WHAT NEEDS TO BE DONE: Please restate the listing word for word, omitting the images.

DATA RECORDS:
⟨

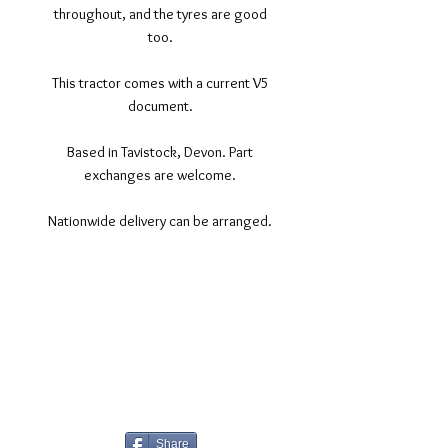
throughout, and the tyres are good
too.
This tractor comes with a current V5
document.
Based in Tavistock, Devon. Part
exchanges are welcome.
Nationwide delivery can be arranged.
©2017 Tamar Vintage Tractors
Registered Office
Great Haye Mill, Lamerton PL19 0LJ
Company Reg No
03204170
Vat No
207 330 740
Share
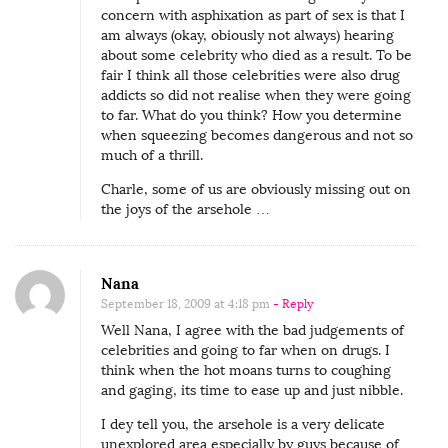
concern with asphixation as part of sex is that I
am always (okay, obiously not always) hearing
about some celebrity who died as a result. To be
fair I think all those celebrities were also drug
addicts so did not realise when they were going
to far. What do you think? How you determine
when squeezing becomes dangerous and not so
much of a thrill.
Charle, some of us are obviously missing out on
the joys of the arsehole …
Nana
September 18, 2009 at 4:18 pm
- Reply
Well Nana, I agree with the bad judgements of
celebrities and going to far when on drugs. I
think when the hot moans turns to coughing
and gaging, its time to ease up and just nibble.
I dey tell you, the arsehole is a very delicate
unexplored area especially by guys because of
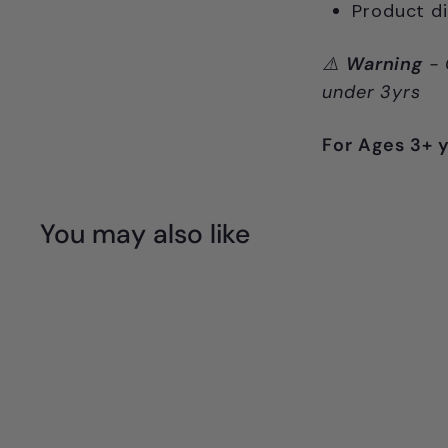
Product d
⚠️
Warning
- 
under 3yrs
For Ages 3+ 
You may also like
Q
u
i
A
c
d
k
d
s
t
h
o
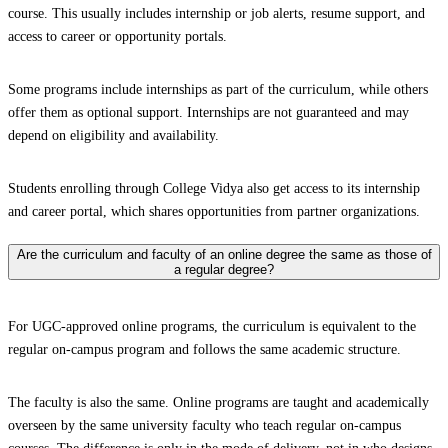
course. This usually includes internship or job alerts, resume support, and
access to career or opportunity portals.
Some programs include internships as part of the curriculum, while others
offer them as optional support. Internships are not guaranteed and may
depend on eligibility and availability.
Students enrolling through College Vidya also get access to its internship
and career portal, which shares opportunities from partner organizations.
Are the curriculum and faculty of an online degree the same as those of
a regular degree?
For UGC-approved online programs, the curriculum is equivalent to the
regular on-campus program and follows the same academic structure.
The faculty is also the same. Online programs are taught and academically
overseen by the same university faculty who teach regular on-campus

⟩

RESULT FOR THIS EXERCISE:
throughout, and the tyres are good
too.
This tractor comes with a current V5
document.
Based in Tavistock, Devon. Part
exchanges are welcome.
Nationwide delivery can be arranged.
©2017 Tamar Vintage Tractors
Registered Office
Great Haye Mill, Lamerton PL19 0LJ
Company Reg No
03204170
Vat No
207 330 740
Share
concern with asphixation as part of sex is that I
am always (okay, obiously not always) hearing
about some celebrity who died as a result. To be
fair I think all those celebrities were also drug
addicts so did not realise when they were going
to far. What do you think? How you determine
when squeezing becomes dangerous and not so
much of a thrill.
Charle, some of us are obviously missing out on
the joys of the arsehole …
Nana
September 18, 2009 at 4:18 pm
- Reply
Well Nana, I agree with the bad judgements of
celebrities and going to far when on drugs. I
think when the hot moans turns to coughing
and gaging, its time to ease up and just nibble.
I dey tell you, the arsehole is a very delicate
unexplored area especially by guys because of
Product d
⚠️
Warning
- 
under 3yrs
For Ages 3+ 
You may also like
Q
u
i
A
c
d
k
d
s
t
h
o
course. This usually includes internship or job alerts, resume support, and
access to career or opportunity portals.
Some programs include internships as part of the curriculum, while others
offer them as optional support. Internships are not guaranteed and may
depend on eligibility and availability.
Students enrolling through College Vidya also get access to its internship
and career portal, which shares opportunities from partner organizations.
Are the curriculum and faculty of an online degree the same as those of
a regular degree?
For UGC-approved online programs, the curriculum is equivalent to the
regular on-campus program and follows the same academic structure.
The faculty is also the same. Online programs are taught and academically
overseen by the same university faculty who teach regular on-campus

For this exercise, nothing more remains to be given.